Although screening has dramatically reduced the incidence of cervical cancer in the United States, most screening in this country is opportunistic and lacks population-based registries or regular invitations to screening. The USPSTF notes that a sizable proportion of the U.S.-based female population is not routinely screened. In fact, 11.4% of 21- to 65-year-old women have not been screened in the previous 5 years and the percentages are higher among minority and disadvantaged populations. Although the numbers seem relatively small, more than half of women with cervical cancer are found in this population. These women also are at greater risk of being lost to follow-up. Unlike the patients in the European trials, there is no current mechanism in the United States to assure that patients will return in 5 years. In fact, the USPSTF notes this limitation in their evidence, but doesn’t provide a remedy. These women may not get rescreened for many years after the 5-year interval has passed, and there is no evidence that this interval is safe.

Finally, the USPSTF recommendations for HPV primary screening relied in whole or in part on cytology triage of positive results. There is no U.S. experience for the use of cytology within this context, and many experts have argued that the test performance of cytology in a triage setting would be different than in a screening setting and would further be different in a vaccinated population. Since the modeling on which these draft recommendations are based did not account for these changed performance characteristics, their assumptions must be wrong.

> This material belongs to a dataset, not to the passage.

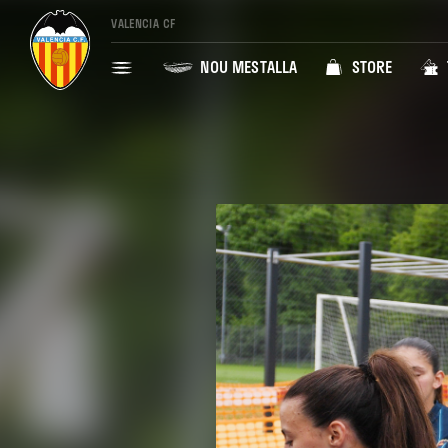
VALENCIA CF
NOU MESTALLA
STORE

Five years have not yet passed since publication of the last set of guidelines, and we have no idea how this extended screening interval functions in our opportunistic screening system. Stated simply, these draft recommendations have gone too far and too fast and should be reconsidered.

Dr. Spitzer is a professor of obstetrics and gynecology at Hofstra Northwell School of Medicine, Hempstead, N.Y., and a past president of the American Society for Colposcopy and Cervical Pathology. He reported receiving royalties from Elsevier, and consulting fees from Hologic, Biop Medical, Illumigen, and Merck.


1. Draft Recommendation Statement: Cervical Cancer: Screening. U.S. Preventive Services Task Force. September 2017.

2. Screening for Cervical Cancer in Primary Care: A Decision Analysis for the U.S. Preventive Services Task Force. 2017.

3. Screening for Cervical Cancer With High-Risk Human Papillomavirus Testing: A Systematic Evidence Review for the U.S. Preventive Services Task Force. 2017.

4. J Natl Cancer Inst. 2014 Jul 18;106(8). pii: dju153.